Je vomis, je rentre, monte sur le toit, on entend encore d’ici les récitations coraniques funèbres.

Je me couche sur le sol encore chaud.

Et je me laisse aller avec cette question qui commence à m’obséder. Pourquoi l’a-t-on enterré ici !

C’est à mes parents qu’il aurait fallu poser cette question. Je ne voulais pas le faire, je n’osais pas le faire.

Mes sœurs en parlèrent avec ma mère et comme d’habitude, ses réponses furent :

« Il faut le faire, c’est comme ça, c’est Hallal, c’est un sol pur pour les musulmans, c’est le sol de nos ancêtres … ».

Par contre, mon père aurait pu accepter qu’il soit enterré en Belgique. Il s’était armé d’un laïus qui clouait le bec à tous.

Du genre : « Partout où brille le soleil d’Allah, tu reposeras en paix ».

Balaise mon père, « cet artiste qui s’ignore » !

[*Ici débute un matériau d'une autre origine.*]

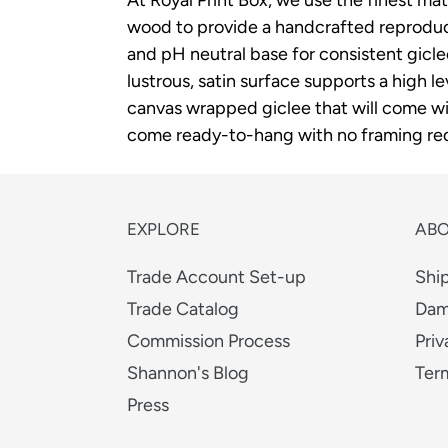
wood to provide a handcrafted reproducti
and pH neutral base for consistent gicl
lustrous, satin surface supports a high le
canvas wrapped giclee that will come wit
come ready-to-hang with no framing req
EXPLORE
AB
Trade Account Set-up
Shi
Trade Catalog
Dam
Commission Process
Priv
Shannon's Blog
Ter
Press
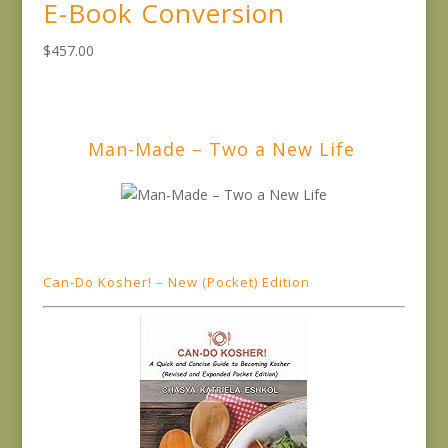
E-Book Conversion
$
457.00
Man-Made – Two a New Life
Can-Do Kosher! – New (Pocket) Edition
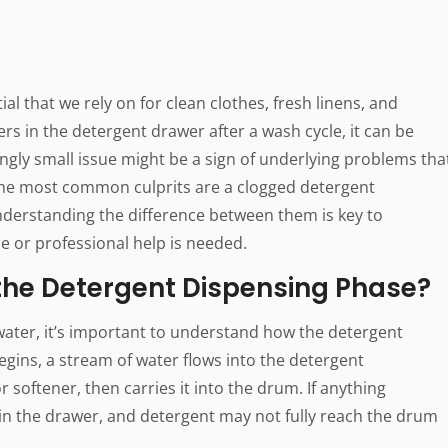
l that we rely on for clean clothes, fresh linens, and
rs in the detergent drawer after a wash cycle, it can be
ngly small issue might be a sign of underlying problems tha
f the most common culprits are a clogged detergent
derstanding the difference between them is key to
ce or professional help is needed.
he Detergent Dispensing Phase?
 water, it’s important to understand how the detergent
gins, a stream of water flows into the detergent
softener, then carries it into the drum. If anything
in the drawer, and detergent may not fully reach the drum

De retour sur ce toit, il fait très chaud et le vent souffle, comme pour soulager, il souffle comme pour effacer.

« Je veux faire de l’économie au gaspillage et que mon passage sur terre SOIT !

J’ai envie de vie, de vie autour de moi.

J’ai envie de déshabiller nos coquilles, je veux du vrai, de » l’authentiquement » vrai.

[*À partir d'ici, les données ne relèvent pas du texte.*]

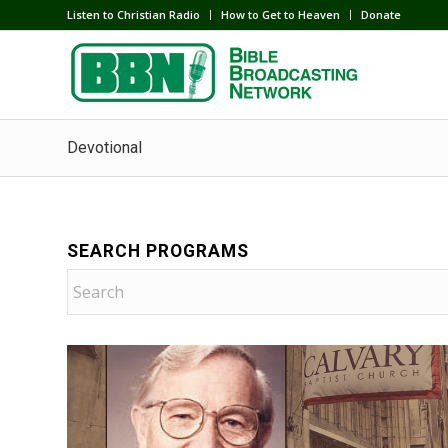
Listen to Christian Radio
How to Get to Heaven
Donate
Devotional
SEARCH PROGRAMS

Je veux de l’amertume utile, qui grandit celui qui la goute.

Je veux être parmi les présents.

Je veux organiser une cabale contre le défaitisme et signer un contrat sur le pessimisme.

Je refuse d’être victime et « ne mourrais pas en gibier … »

Je veux que mes ennemis m’aiment.

Je veux que la drogue m’aime comme Saïd l’a aimée. Je veux qu’elle m’aime en me préservant d’elle et qu’elle préserve ceux que j’aime… qu’elle se shoote la gueule et qu’elle crève cette pute !

Je veux du soleil dans les vêtements.

Je veux que le passé se charge de mon futur.

Je veux rentrer chez moi, et je veux ramener le corps de Saïd avec ! »

 

«- Salut, on se connait ?

– Non

-Maintenant si … »

Mais ça, ça sera pour une autre fois ! »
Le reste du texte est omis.